February 21, 2024

Challenges of teaching Black history focus of February program

Source:  NYSUT Social Justice
black history month event

The “Power of Education” was the theme of a February Black History Month Thought Leaders Forum moderated by J. Philippe Abraham, NYSUT secretary treasurer. The event was part of NYSUT’s Many Threads, One Fabric social justice series. “We are challenging historical erasure by reclaiming Black history,” said Abraham in welcoming remarks. “History is not just a call to reflection, but a call to action.”

Noting our nation’s tarnished history surrounding race, Abraham termed education “One of the most effective tools to create awareness and fight back against injustice.” He cited NYSUT’s 2024 Black History Month poster featuring “Tulsa’s Black Wall Street” as an example of both celebrating the achievements of Black Americans and shedding light on tragic events like the Tulsa race massacre.

NYSUT President Melinda Person agreed. “Our nation is at a crucial moment, we’re confronted with a troubling trend that seeks to diminish, distort or outright erase Black history from our public-school curriculum,” she said. “It not only undermines the significance of Black contributions to our nation but deprives our students of a comprehensive and truthful understanding of American history.”

Person called for educators to stand against these efforts by making their classrooms places of inclusivity, understanding and respect for all histories and voices.

A slate of speakers discussed the challenges educators of color face when teaching Black history.
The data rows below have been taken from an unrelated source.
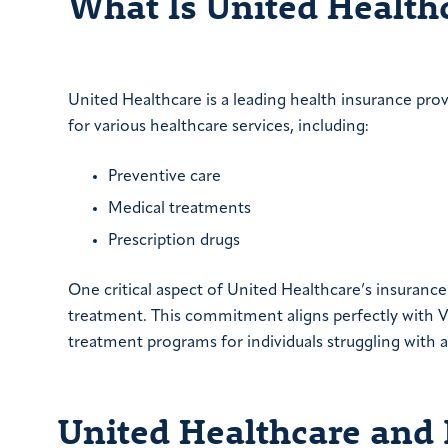
What Is United Health
United Healthcare is a leading health insurance pro
for various healthcare services, including:
Preventive care
Medical treatments
Prescription drugs
One critical aspect of United Healthcare’s insuran
treatment. This commitment aligns perfectly with Ve
treatment programs for individuals struggling with a
United Healthcare and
Teaching Black history from a position of perseverance and strength, rather than reducing enslaved Blacks to their institution, is important, said LaShonda Bradberry, a special education teacher at Cheektowaga Central High School. “They were people first who had skills,” said Bradberry noting that she often teaches her students that they were the first chefs, blacksmiths and skilled tradesmen, helping to build the country. “That alone can change the way a child feels in the classroom.”

Emmanuel Blanchard Jr., a history teacher at North Shore High School on Long Island, discussed how limiting Black history lessons to a handful of prominent figures, such as Frederick Douglass or Martin Luther King Jr., can be disempowering for students. “It reduces groups of individuals to caricatures of themselves … that you’re nothing more than two figures in history,” said Blanchard noting that often even when those figures are taught, they receive scant treatment, such as only discussing King’s “I Have a Dream” speech. “The erasure of history is the erasure of the individual and there are dire consequences to that.”

Students who aren’t Black and brown also benefit from Black history lessons, said Johanna Josaphat, a middle school educator at the Urban Assembly Unison School in Brooklyn. “Learning the history and being able to celebrate all members of their community is very important for students,” she said. “It changes their perception, how they see themselves and how they view others.”

Learning their history also empowers Black students, said Zenya Richardson, a program director and assistant professor at Rockland Community College. “Learning about yourself gives you permission to be proud of your history … it’s an acknowledgement of where you come from and helps you see where you can go.”

Richardson advised her fellow educators to be kind to themselves as they work to dismantle systemic racism in education. “We might not get where we want to in our lifetimes, but there will be students standing on our shoulders.”